Identity comparison for boxed types is weird

ponylang / ponyc

Pony is an open-source, actor-model, capabilities-secure, high performance programming language

http://www.ponylang.io

BSD 2-Clause "Simplified" License

5.71k stars 415 forks source link

Identity comparison for boxed types is weird #1567

Closed Praetonus closed 7 years ago

Praetonus commented 7 years ago

actor Main
  new create(env: Env) =>
    let a = U8(2)
    let b = U8(2)
    env.out.print((a is b).string())
    foo(env, a, b)

  fun foo(env: Env, a: Any, b: Any) =>
    env.out.print((a is b).string())

This code prints true then false, but I'd expect it to print true then true. This is because

the numbers are unboxed in create, is compares their values, which compare equal
the numbers are boxed in foo (i.e. objects with type descriptors are allocated to handle them through the Any interface), is compares the address of the boxes, which don't compare equal since a different box is allocated for each number

The digestof operator behaves in the same way. This means that a boxed value in a SetIs or a similar collection can't be retrieved.

I think we should modify the is and digestof operators to work on values when they handle a boxed values. I'm going to categorise the issue as a bug since IMO this is a principle of least surprise bug.

SeanTAllen commented 7 years ago

Agreed @Praetonus.

I find that very surprising.

sylvanc commented 7 years ago

Interesting, I find it to be expected behaviour. Once a machine-word is boxed, it has an identity based on its boxing.

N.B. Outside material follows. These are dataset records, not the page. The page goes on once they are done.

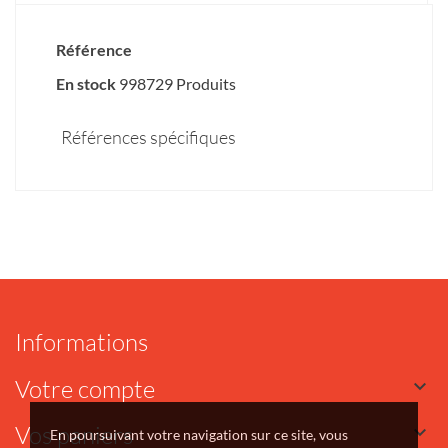
Référence
En stock
998729 Produits
Références spécifiques
Informations
Votre compte

Vos paniers

En poursuivant votre navigation sur ce site, vous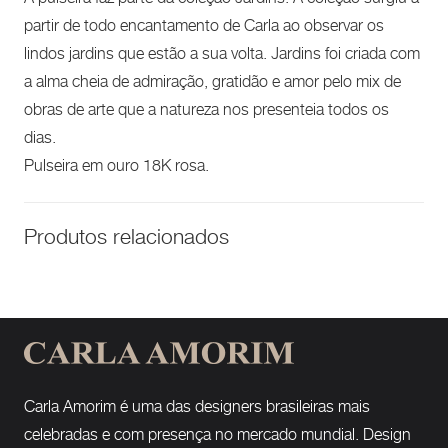
partir de todo encantamento de Carla ao observar os
lindos jardins que estão a sua volta. Jardins foi criada com
a alma cheia de admiração, gratidão e amor pelo mix de
obras de arte que a natureza nos presenteia todos os
dias.
Pulseira em ouro 18K rosa.
Produtos relacionados
Carla Amorim é uma das designers brasileiras mais
celebradas e com presença no mercado mundial. Design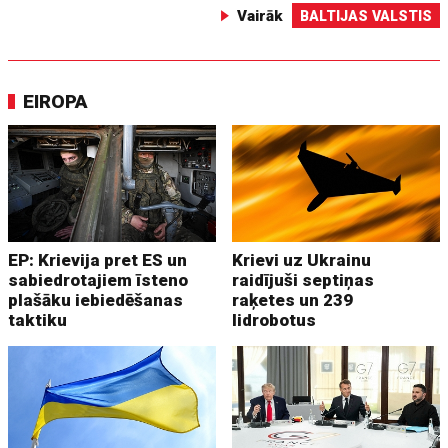
Vairāk
BALTIJAS VALSTIS
EIROPA
EP: Krievija pret ES un
Krievi uz Ukrainu
sabiedrotajiem īsteno
raidījuši septiņas
plašāku iebiedēšanas
raķetes un 239
taktiku
lidrobotus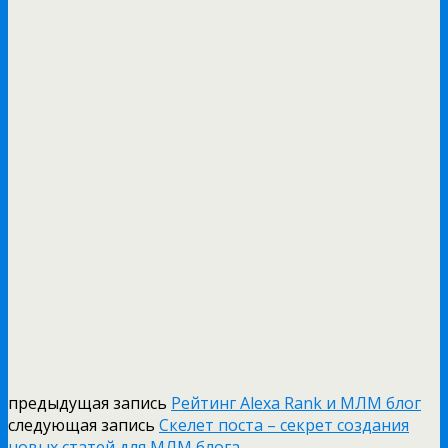
предыдущая запись
Рейтинг Alexa Rank и МЛМ блог
следующая запись
Скелет поста – секрет создания
новых статей для МЛМ блога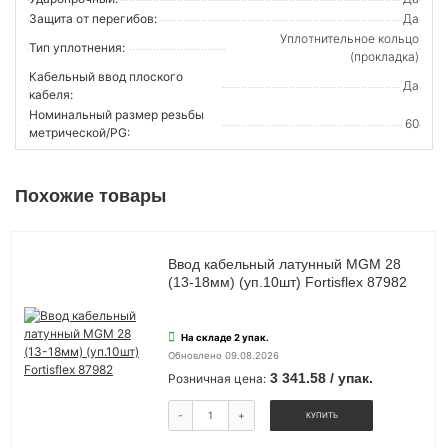
Защита от перегибов:
Да
Уплотнительное кольцо
Тип уплотнения:
(прокладка)
Кабельный ввод плоского
Да
кабеля:
Номинальный размер резьбы
60
метрической/PG:
Похожие товары
Ввод кабельный латунный MGM 28
(13-18мм) (уп.10шт) Fortisflex 87982
На складе 2 упак.
Обновлено 09.08.2026
3 341.58 / упак.
Розничная цена:
-
+
КУПИТЬ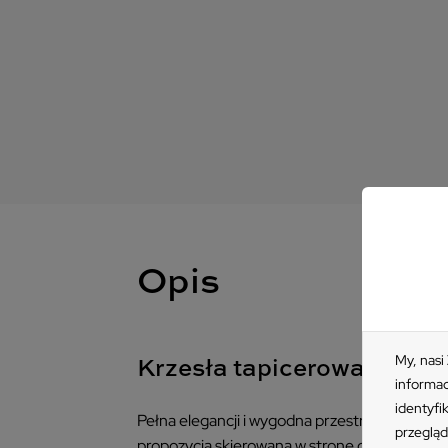
Opis
My, nasi
Krzesła tapicerowane Con
informac
identyfi
Pełna elegancji i wygodna przestrzeń? Czemu
przegląd
propozycja skierowana w stronę osób ceniąc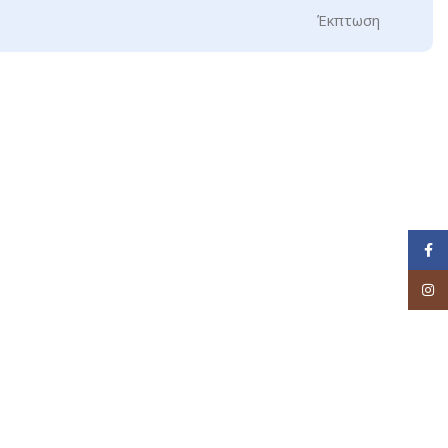
Έκπτωση
Face
Inst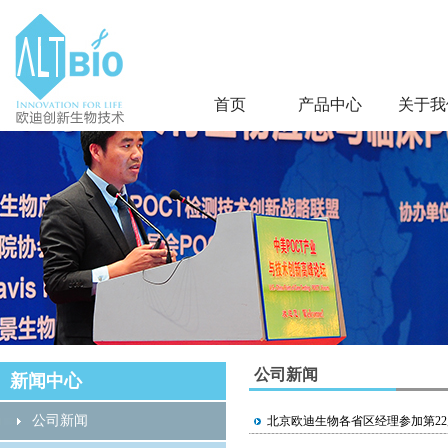
首页
产品中心
关于我
公司新闻
新闻中心
公司新闻
北京欧迪生物各省区经理参加第2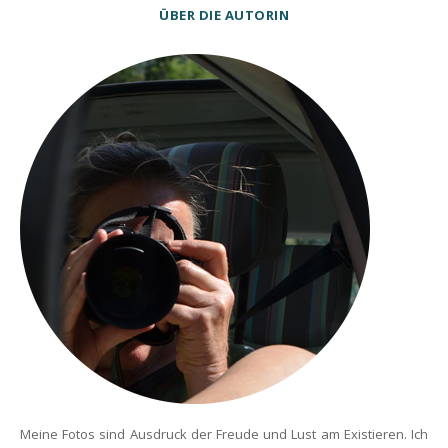
ÜBER DIE AUTORIN
Meine Fotos sind Ausdruck der Freude und Lust am Existieren. Ich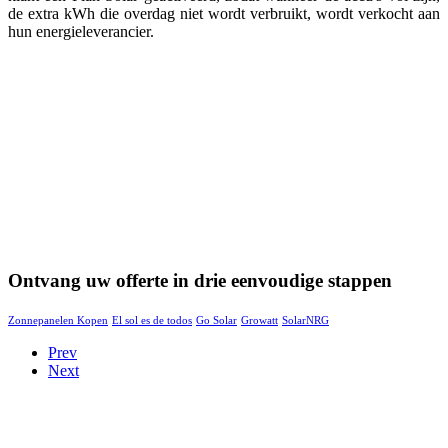
de extra kWh die overdag niet wordt verbruikt, wordt verkocht aan
hun energieleverancier.
Ontvang uw offerte in drie eenvoudige stappen
Zonnepanelen Kopen
El sol es de todos
Go Solar
Growatt
SolarNRG
Prev
Next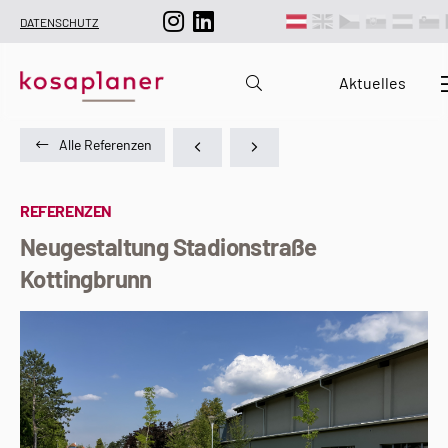
DATENSCHUTZ
Aktuelles
Alle Referenzen
REFERENZEN
Neugestaltung Stadionstraße
Kottingbrunn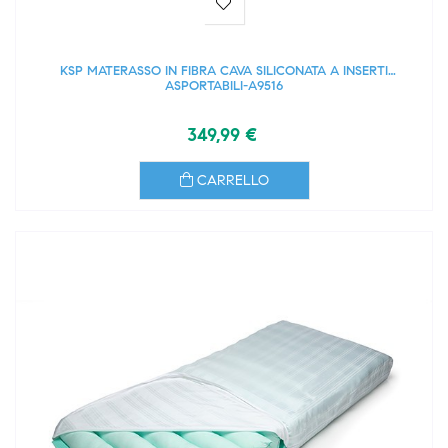
KSP MATERASSO IN FIBRA CAVA SILICONATA A INSERTI
ASPORTABILI-A9516
349,99 €
CARRELLO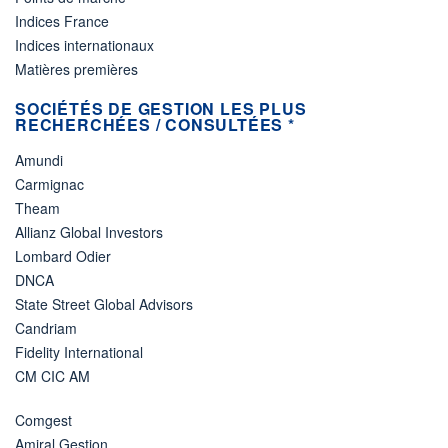
Indices France
Indices internationaux
Matières premières
SOCIÉTÉS DE GESTION LES PLUS
RECHERCHÉES / CONSULTÉES *
Amundi
Carmignac
Theam
Allianz Global Investors
Lombard Odier
DNCA
State Street Global Advisors
Candriam
Fidelity International
CM CIC AM
Comgest
Amiral Gestion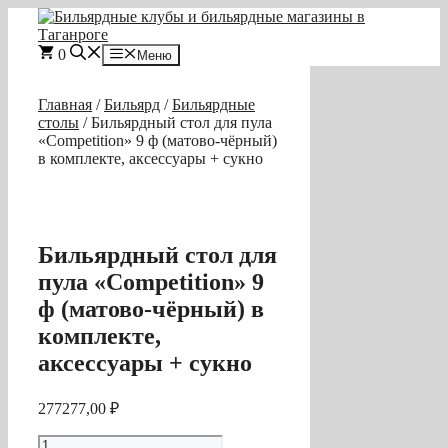
Перейти
к
содержимому
0
Меню
Главная
/
Бильярд
/
Бильярдные
столы
/ Бильярдный стол для пула
«Competition» 9 ф (матово-чёрный)
в комплекте, аксессуары + сукно
Бильярдный стол для
пула «Competition» 9
ф (матово-чёрный) в
комплекте,
аксессуары + сукно
277277,00
₽
Количество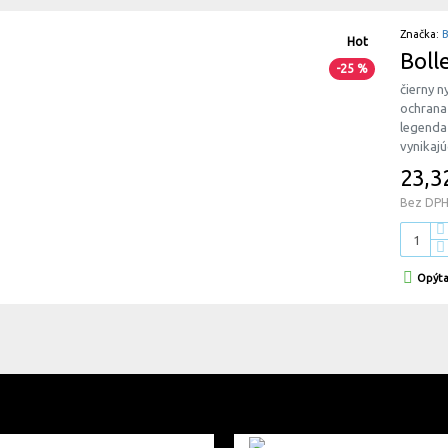
Značka:
Hot
-25 %
čierny n
ochrana 
legenda 
vynikajú
23,3
Bez DPH
Opýta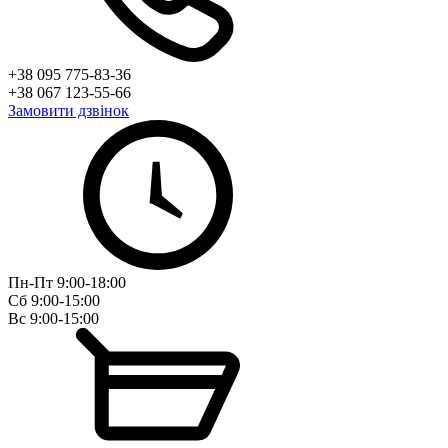
+38 095 775-83-36
+38 067 123-55-66
Замовити дзвінок
Пн-Пт 9:00-18:00
Сб 9:00-15:00
Вс 9:00-15:00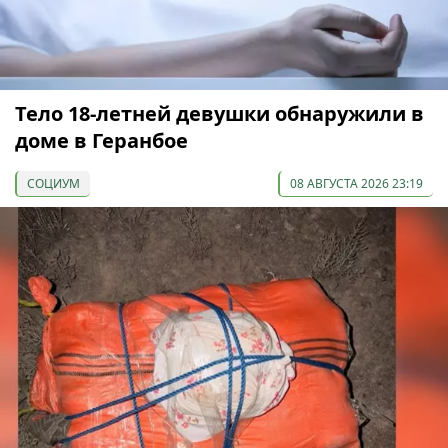
Тело 18-летней девушки обнаружили в
доме в Геранбое
СОЦИУМ
08 АВГУСТА 2026 23:19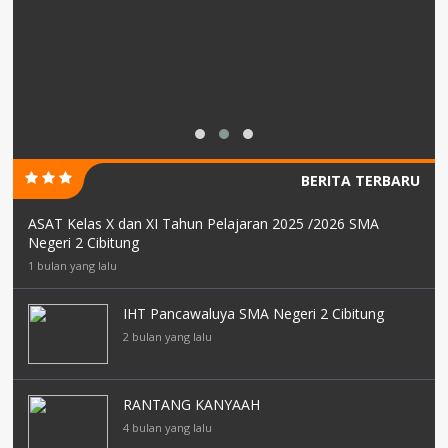
BERITA TERBARU
ASAT Kelas X dan XI Tahun Pelajaran 2025 /2026 SMA
Negeri 2 Cibitung
1 bulan yang lalu
IHT Pancawaluya SMA Negeri 2 Cibitung
2 bulan yang lalu
RANTANG KANYAAH
4 bulan yang lalu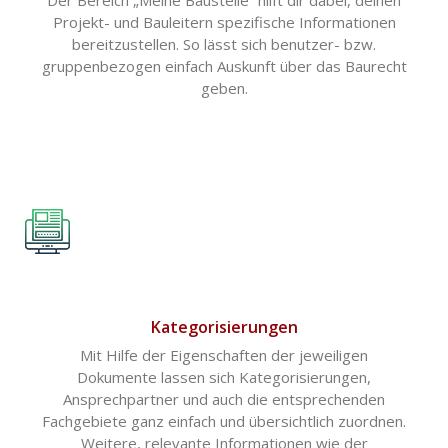
Der Bereich „Meine Baustelle“ hilft dir dabei, deinen
Projekt- und Bauleitern spezifische Informationen
bereitzustellen. So lässt sich benutzer- bzw.
gruppenbezogen einfach Auskunft über das Baurecht
geben.
Kategorisierungen
Mit Hilfe der Eigenschaften der jeweiligen
Dokumente lassen sich Kategorisierungen,
Ansprechpartner und auch die entsprechenden
Fachgebiete ganz einfach und übersichtlich zuordnen.
Weitere, relevante Informationen wie der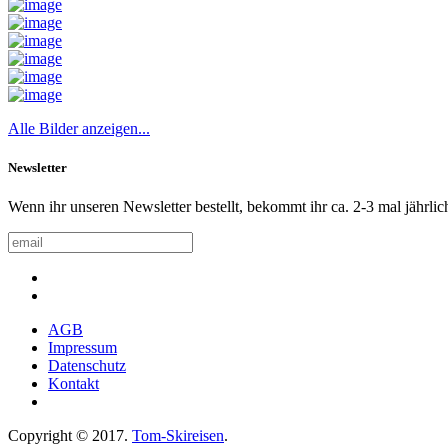
Alle Bilder anzeigen...
Newsletter
Wenn ihr unseren Newsletter bestellt, bekommt ihr ca. 2-3 mal jährlic
AGB
Impressum
Datenschutz
Kontakt
Copyright © 2017.
Tom-Skireisen
.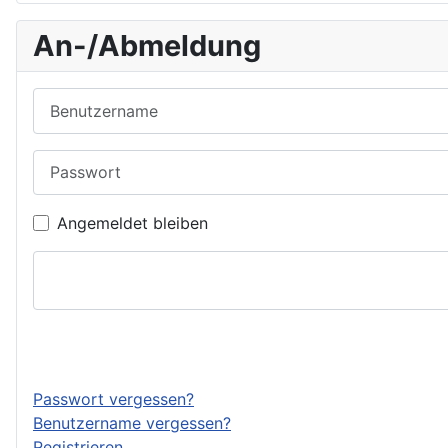
An-/Abmeldung
Benutzername
Passwort
Angemeldet bleiben
Passwort vergessen?
Benutzername vergessen?
Registrieren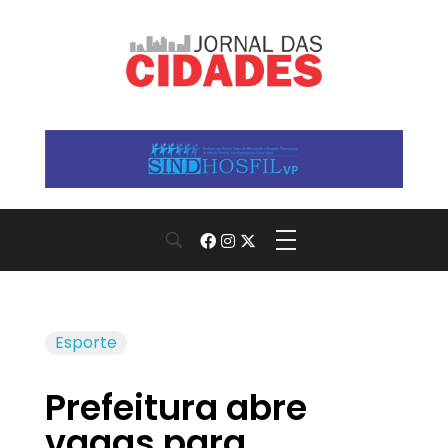
Jornal das Cidades
Informação que conecta comunidades, de cidade em cidade.
Esporte
Prefeitura abre
vagas para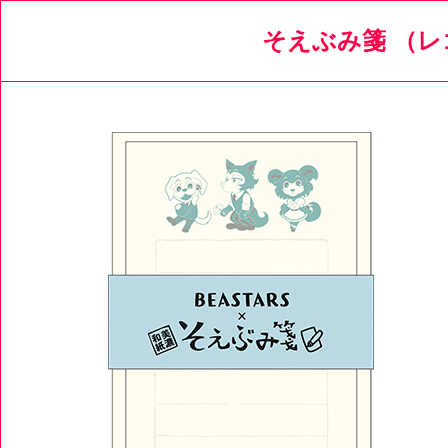
そえぶみ箋 （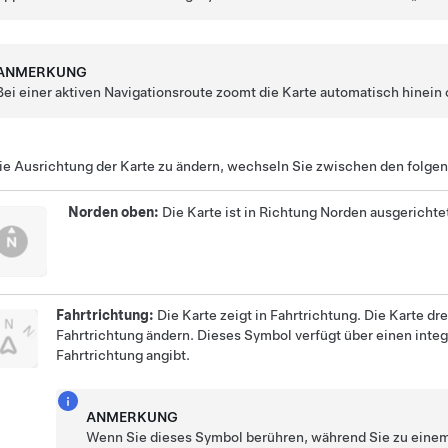
ANMERKUNG
Bei einer aktiven Navigationsroute zoomt die Karte automatisch hinein 
e Ausrichtung der Karte zu ändern, wechseln Sie zwischen den folge
Norden oben:
Die Karte ist in Richtung Norden ausgerichte
Fahrtrichtung:
Die Karte zeigt in Fahrtrichtung. Die Karte dr
Fahrtrichtung ändern. Dieses Symbol verfügt über einen integ
Fahrtrichtung angibt.
ANMERKUNG
Wenn Sie dieses Symbol berühren, während Sie zu einem 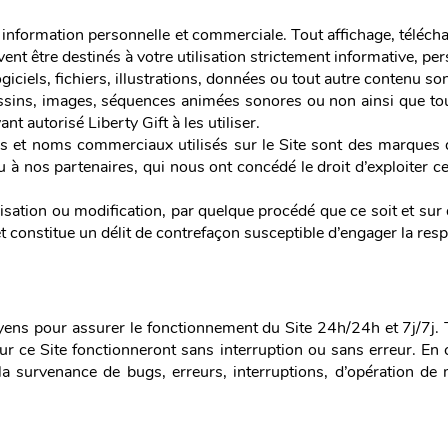
re information personnelle et commerciale. Tout affichage, téléc
nt être destinés à votre utilisation strictement informative, pe
iciels, fichiers, illustrations, données ou tout autre contenu sont
essins, images, séquences animées sonores ou non ainsi que tou
ant autorisé Liberty Gift à les utiliser.
es et noms commerciaux utilisés sur le Site sont des marques
 ou à nos partenaires, qui nous ont concédé le droit d’exploite
lisation ou modification, par quelque procédé que ce soit et sur
et constitue un délit de contrefaçon susceptible d’engager la resp
ens pour assurer le fonctionnement du Site 24h/24h et 7j/7j. 
ur ce Site fonctionneront sans interruption ou sans erreur. En 
a survenance de bugs, erreurs, interruptions, d’opération de 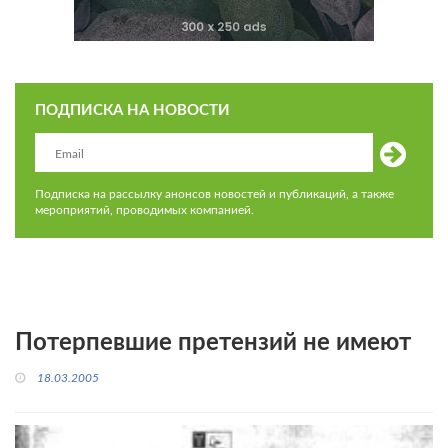
ПОДПИСКА НА НОВОСТИ
Подписка на рассылку анонсов новостей и публикаций, а также
мероприятий, проводимых компанией.
Потерпевшие претензий не имеют
18.03.2005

On the other hand, if is and digestof can look inside boxed values without paying a performance penalty, then I'm all for making it work that way. Right now, they don't need to do dynamic type checking; in the scenario above, each call to foo would have to dynamically check for a boxed type.

One possible solution would be to have an internal method call __get_identity (or some other name), where is the type was known, the compiler could inline it. However, this will still lead to unnecessary virtual dispatch on any interface, trait, or union type, even when the underlying type couldn't possibly be a machine-word.

On the other hand, the __get_identity approach would work quite well for the (as yet unimplemented) new tuple model, where tuples have type descriptors.

jemc commented 7 years ago

@sylvanc I agree the behaviour makes sense in the context of thinking about boxed vs unboxed values, but as far as I thought, the boxing of values was an implementation detail, and not a user-facing language feature.

That is, at a language level, I would find this surprising, since there doesn't seem to be a language-level awareness of what boxing a value means, and when it happens.

Praetonus commented 7 years ago

@sylvanc My reasoning was the same as @jemc's. As long as boxed values are an implementation detail, I don't think they should affect high-level language features.

My thought for fixing that was to check at compile time if the interface we're ising is a supertype of a boxed type. If it isn't, we'd just check the address at runtime as we're doing currently. If it is, we'd check the type at runtime (as if by gen_isnominal, but I think we could optimise it to avoid checking for every possible boxed type) and unbox and check the value if appropriate. That way, the overhead would only be present on supertypes of boxed types.

jemc commented 7 years ago

On the sync call, @sylvanc suggests that we add a type descriptor to tuples by adding one more element (invisible at the language level), which is the type descriptor. This would avoid the need to ever box tuples, and also clear up a lot of idiosyncrasies in the runtime code.

Praetonus commented 7 years ago

I started working on this and I think having a type descriptor on unboxed tuples won't even be necessary.